Falling off the Goal Wagon

You may have read my November monthly meet up goal, and wondered how I fared, or what I was vowing to do in December and resolving to do in January.  Isn’t it funny how a decision made in January is a “resolution” but nothing decided the rest of the year is given such a lofty term?

I’m working on life coaching, which I know will be a partial source of income if I want to continue to pay my bills.  Blending with my current job works out well when my day job is not “busy.”  Busy can mean different things to different people – busy for me means overtime at unpredictable times.  Unpredictability is not something I want to embody when coaching someone to be accountable to that whatever they’re striving for, and quite inconvenient when I have an appointment.

Meanwhile, what I was striving towards was applying to grad school.
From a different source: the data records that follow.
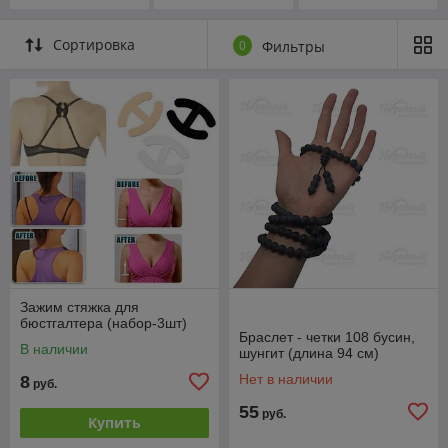
шкатулки
Сортировка
0
Фильтры
Зажим стяжка для
бюстгалтера (набор-3шт)
Браслет - четки 108 бусин,
В наличии
шунгит (длина 94 см)
Нет в наличии
8
руб.
55
руб.
Купить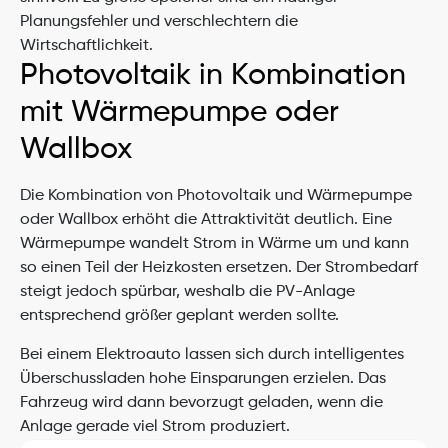
Planungsfehler und verschlechtern die 
Wirtschaftlichkeit.
Photovoltaik in Kombination 
mit Wärmepumpe oder 
Wallbox
Die Kombination von Photovoltaik und Wärmepumpe 
oder Wallbox erhöht die Attraktivität deutlich. Eine 
Wärmepumpe wandelt Strom in Wärme um und kann 
so einen Teil der Heizkosten ersetzen. Der Strombedarf 
steigt jedoch spürbar, weshalb die PV-Anlage 
entsprechend größer geplant werden sollte.
Bei einem Elektroauto lassen sich durch intelligentes 
Überschussladen hohe Einsparungen erzielen. Das 
Fahrzeug wird dann bevorzugt geladen, wenn die 
Anlage gerade viel Strom produziert.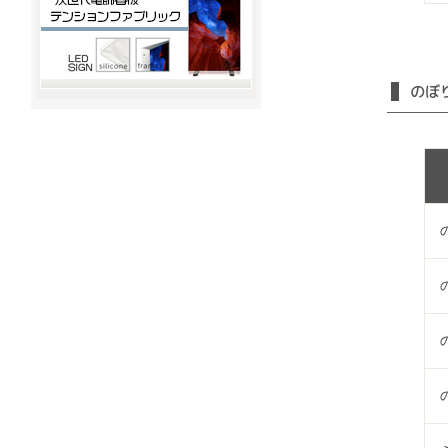
の
の
の
の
In November, I needed to pick a program that fit what I wanted to learn and could qualify me to be a independent counselor.  Nothing fit.  Instead of hustling toward a goal I’m not even excited about during the honeymoon phase (the honeymoon phase is what I call the high after deciding on an action), I decided to throw on the brakes and focus on the moment I’m in now.  It may not be that fantastic or enviable, but I worked very, very hard to be where I am right now.  I spent a lot of time and effort and gave up some things in order to break into my industry, be trusted to work autonomously, to afford living a walkable distance to my office so I don’t show up with a short fuse from my nasty commute.  Its easy to look at people with cool jobs, and say what am I doing wrong that I’m not you?  But if I knew all the details of these admired strangers’ lives, I bet I’m doing quite a bit right that I’m not them.

Coaching, which is not counseling, fits everywhere but financially.  So, I’m keeping my day job.

This all sounds very relaxing as I write it down, but believe me: it isn’t.  It’s easy to just jump on a goal because it is an action.  Indecision is uncomfortable, so Indecision loves action because it feels like a decision, just without the buyer’s remorse.  Holding out for the right action is hard.